You're saying that language is an intelligence?

So, c++ is intelliengece as well?

It's an intelligence that can independently make deductions and create new ideas?

pastel8739|4 months ago

And even then, the light hitting our human eyes only describes a fraction of all the light in the world (e.g. it is missing ultraviolet patterns on plants). An LLM model of the world is shaped by our human view on the world.

StopDisinfo910|4 months ago

Entities equiped with two limited light sensitive captors encode through a network of carbon based chemical emitters a representation of what its flawed vision system manages to grasp biased towards self preservation.

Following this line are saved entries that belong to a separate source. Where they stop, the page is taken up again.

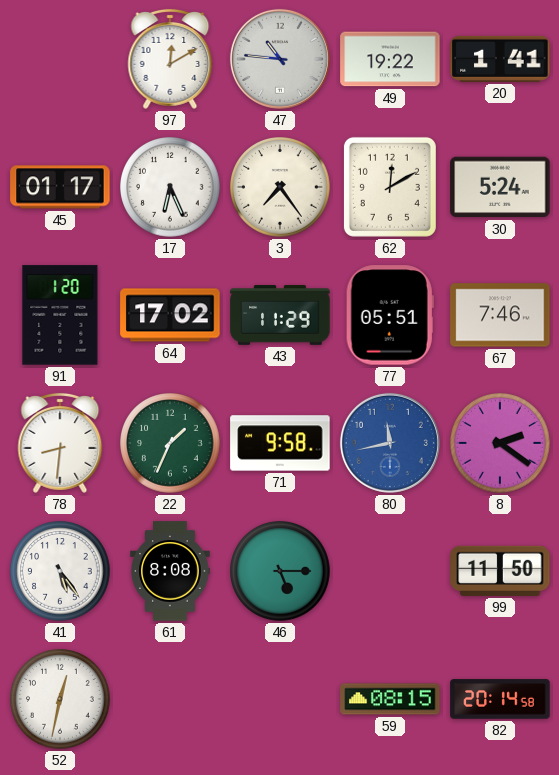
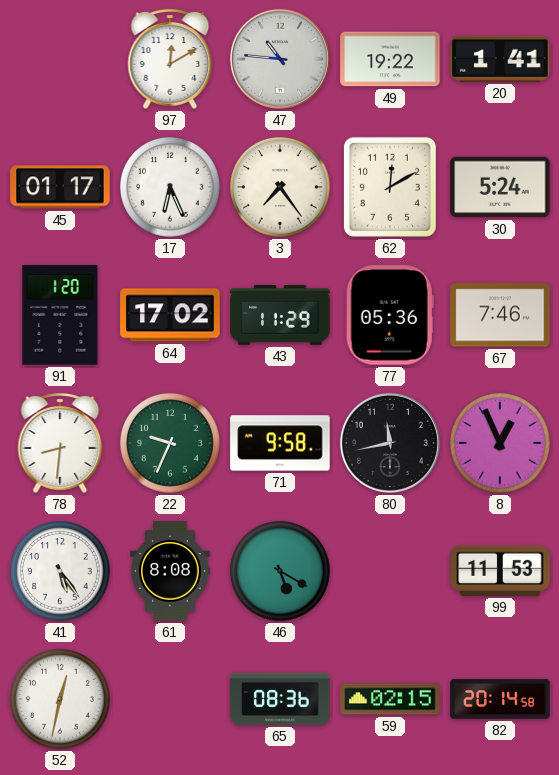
77: 05:51 -> 05:36
22: 1:34 -> 9:34
80 dial: blue -> black
8: 2:21 -> 12:56
46: 5:15 -> 5:20
99: 11:50 -> 11:53
65: none -> 08:36
59: 08:15 -> 02:15
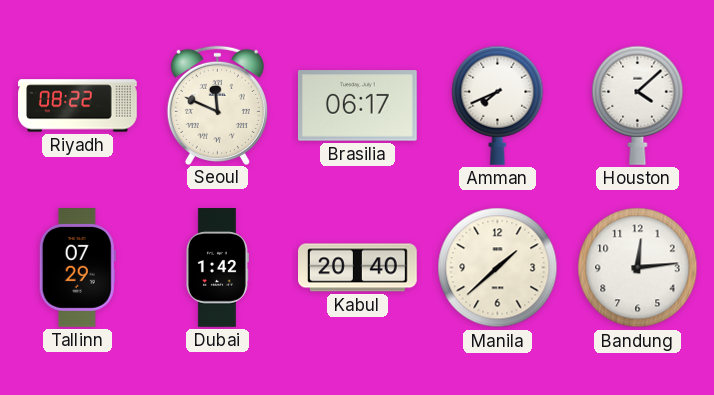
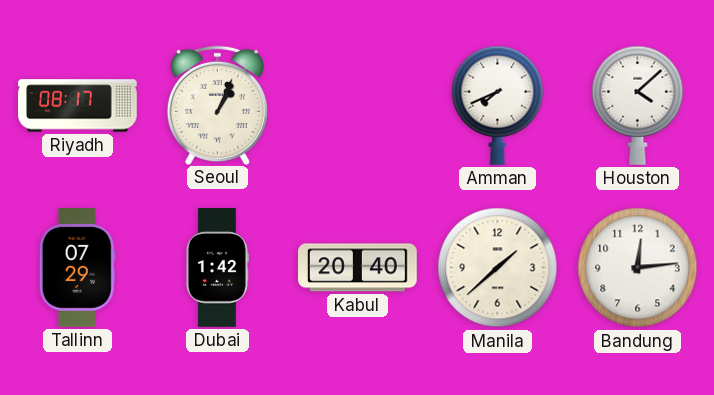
Riyadh: 08:22 -> 08:17
Seoul: 11:49 -> 1:04
Brasilia: 06:17 -> none
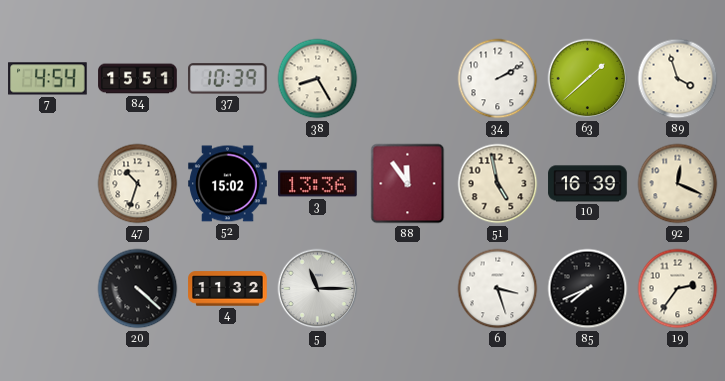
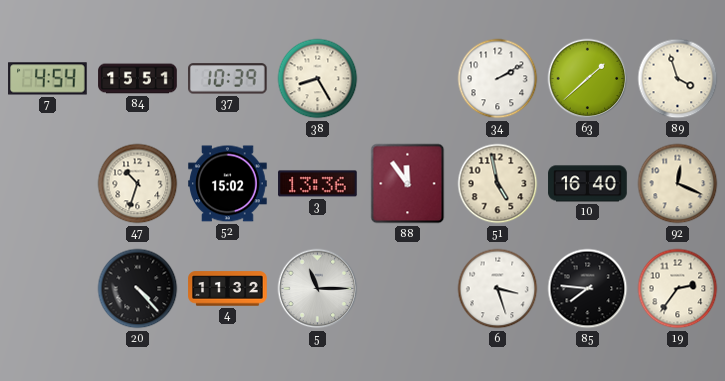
10: 16:39 -> 16:40
20: 4:22 -> 4:23
85: 7:41 -> 7:46
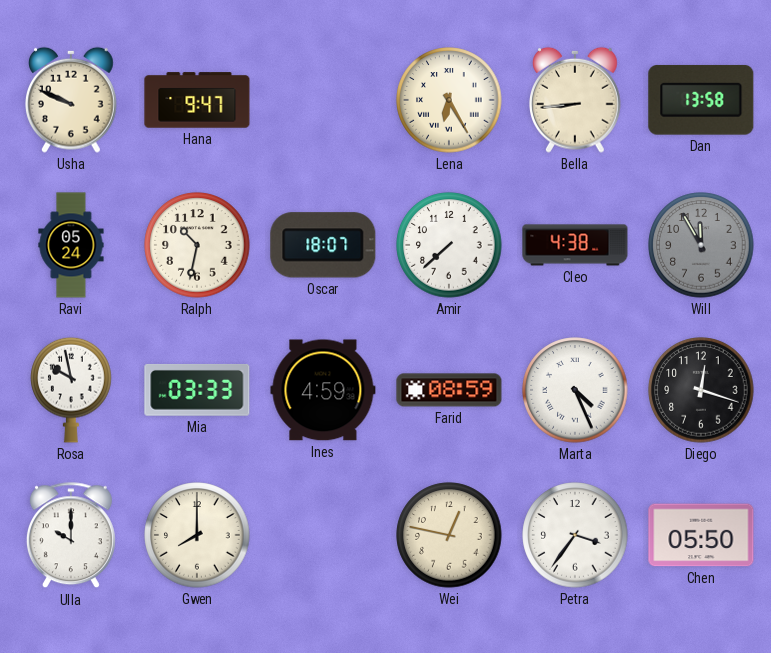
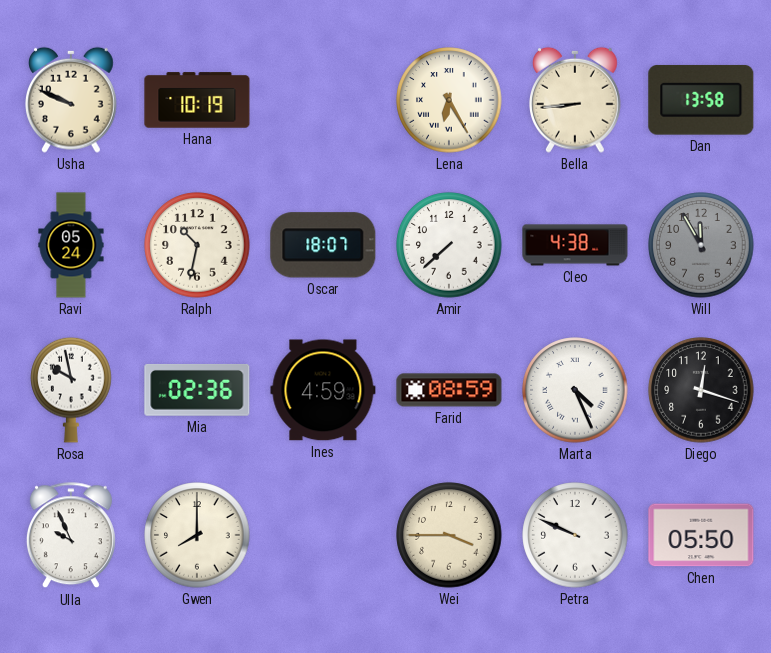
Hana: 9:47 -> 10:19
Mia: 03:33 -> 02:36
Ulla: 10:00 -> 9:56
Wei: 12:47 -> 3:45
Petra: 3:36 -> 9:49
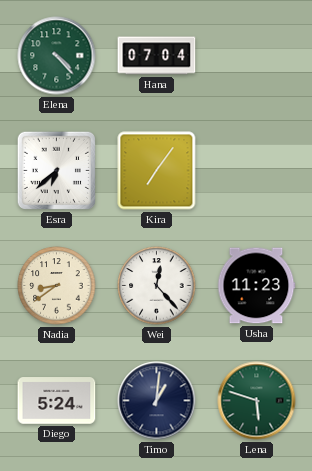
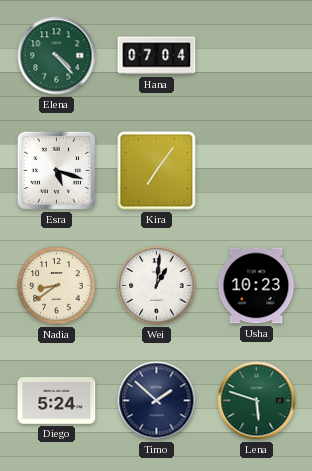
Esra: 6:38 -> 5:18
Wei: 12:23 -> 1:01
Usha: 11:23 -> 10:23
Timo: 1:01 -> 1:52
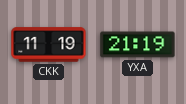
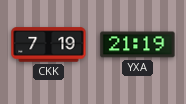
CKK: 11:19 -> 7:19
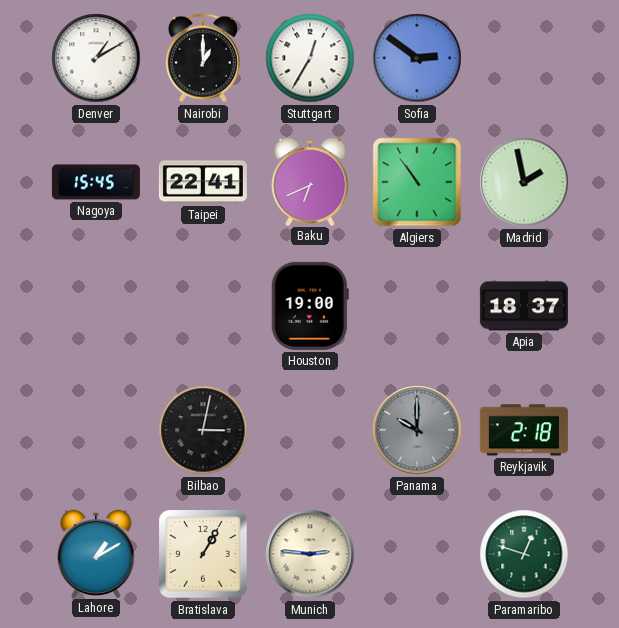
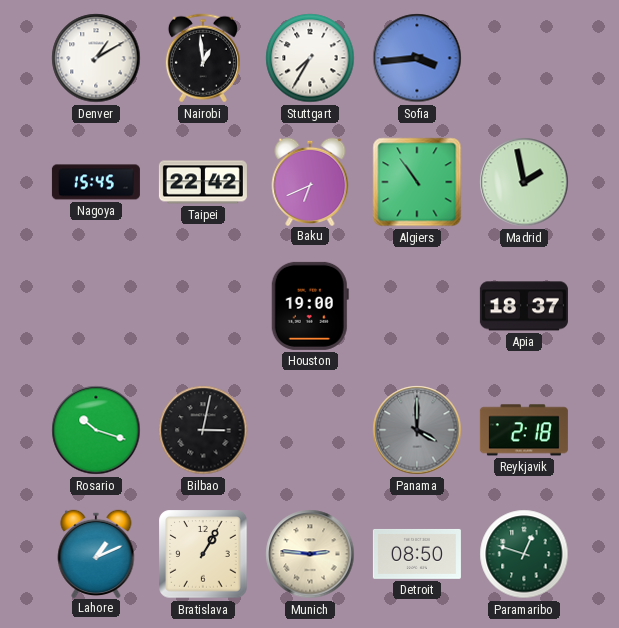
Nairobi: 1:00 -> 12:59
Stuttgart: 12:35 -> 7:35
Sofia: 2:51 -> 3:44
Taipei: 22:41 -> 22:42
Rosario: none -> 10:18
Panama: 10:00 -> 4:00
Lahore: 1:10 -> 1:11
Detroit: none -> 08:50
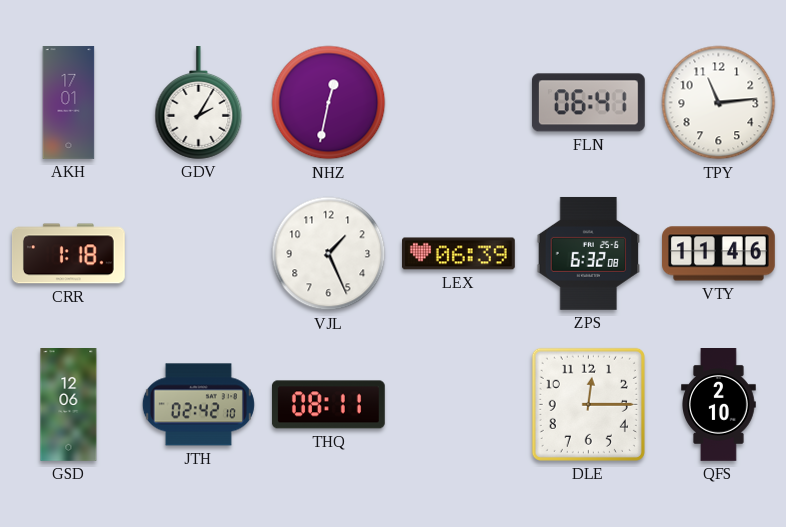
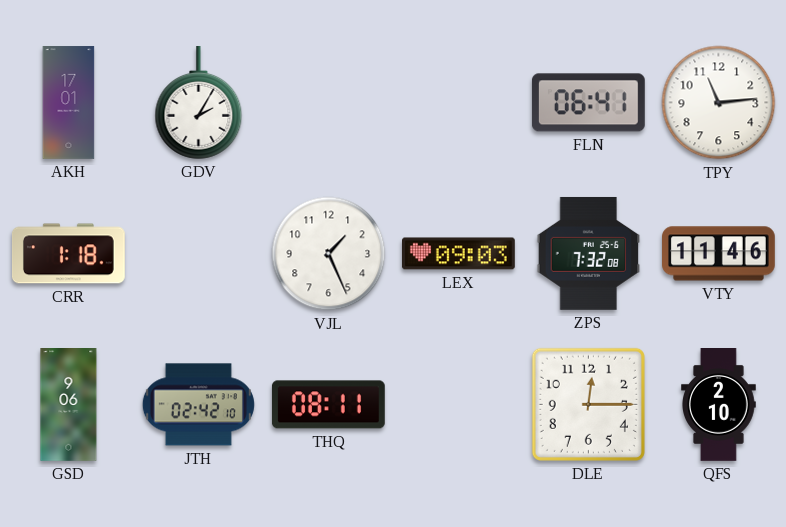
NHZ: 12:32 -> none
LEX: 06:39 -> 09:03
ZPS: 6:32 -> 7:32
GSD: 12:06 -> 9:06
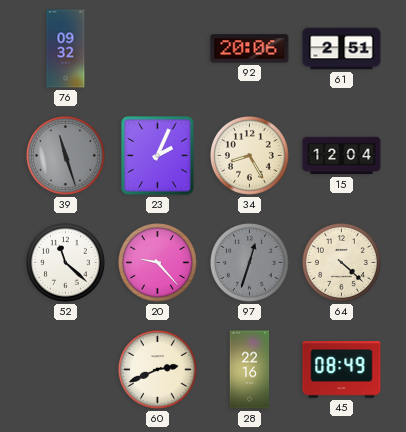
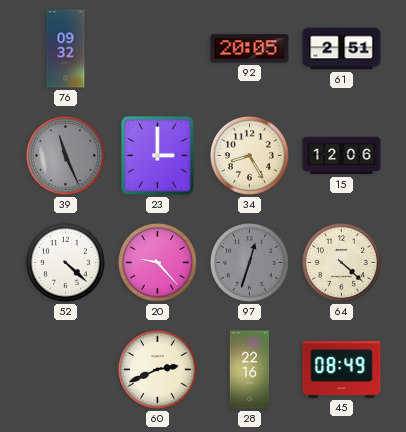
92: 20:06 -> 20:05
39: 11:27 -> 11:26
23: 2:04 -> 3:00
15: 12:04 -> 12:06
52: 11:22 -> 4:22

What's the real world? I'm still puzzled by this reaction I see to LLM, not because I think LLM are undervalued, because most people seem to significantly overestimate what is human intelligence.

wan23|4 months ago

Photons reflected off of objects are not the actual objects. I wouldn't go so far as to say that sensing these is a particularly special way to know about things compared to hearing or reading about them. Further, many humans do not sense photons yet seem to manage to have perfectly fine working world models.

manoDev|4 months ago

That’s a good definition: it’s a model of a model.

It seems the debate seems to center around whether language models are meta-models (in the category sense) or mere encodings (information theory)?

bckr|4 months ago

> Its "world model" is several degrees removed from the real world.

Like insects that weave tokens

dustingetz|4 months ago

what does it mean to “generate thoughts”, exactly?

tsunamifury|4 months ago

Hahahaha I can’t believe you entirely missed the irony here that humans spend all day looking at screens doing the same thing.